Overdrive will be maintained until the solenoid unit is de-energized.
Change from overdrive to direct drive is effected either by selecting a low gear (when the gear switch contacts will open) or by turning the toggle switch to off with open throttle (when the relay contacts will open).
If effected with closed throttle, a change from over- drive to direct drive could result in a shock to the transmission. An interlocking circuit is therefore incorporated to override the toggle switch under closed throttle conditions. Under these conditions, the throttle switch contacts provide an alternative supply circuit to the relay operating coil.
Regular attention should be paid to wiring and connections. Damaged cabling must be replaced and loose terminals tightened, including the relay and solenoid unit earthing connections.
With engine stopped and neutral gear engaged and ignition switched on, disconnect the solenoid connection. Using a jumper lead, momentarily connect the solenoid to fuse unit supply terminal A3. The solenoid should be heard to operate. If no sound is heard, the solenoid is defective or incorrectly adjusted to the operating linkage. Remake the connection.
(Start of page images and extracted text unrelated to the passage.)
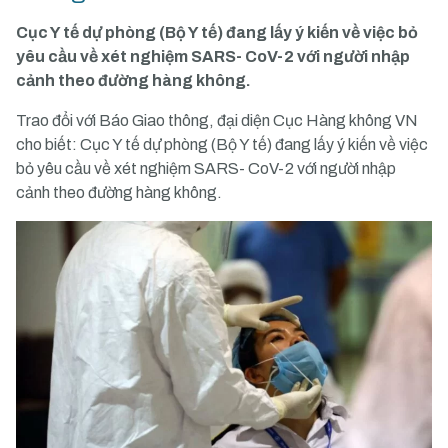
Cục Y tế dự phòng (Bộ Y tế) đang lấy ý kiến về việc bỏ
yêu cầu về xét nghiệm SARS- CoV-2 với người nhập
cảnh theo đường hàng không.
Trao đổi với Báo Giao thông, đại diện Cục Hàng không VN
cho biết: Cục Y tế dự phòng (Bộ Y tế) đang lấy ý kiến về việc
bỏ yêu cầu về xét nghiệm SARS- CoV-2 với người nhập
cảnh theo đường hàng không.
Engage top gear, depress the throttle pedal and momentarily connect relay terminal C2 to terminal A3. The solenoid should be heard to operate, If no sound is heard, the gear switch is defective. Re-engage neutral gear.
Momentarily connect relay terminal W1 to terminal A3. The relay should be heard to operate. If no sound is heard, the relay is defective.
Operate the toggle switch. The relay should be heard to operate. If no sound is heard, the toggle switch is defective.
With top gear engaged, toggle switch closed and throttle switch open, the solenoid should be heard to operate. If no sound is heard, the relay is defective.
Engage top gear and close the toggle switch. Open the toggle switch and slowly depress the accelerator. The solenoid should be energized from zero to one- quarter throttle. If the solenoid is heard to release under one-quarter throttle, the throttle switch is defective.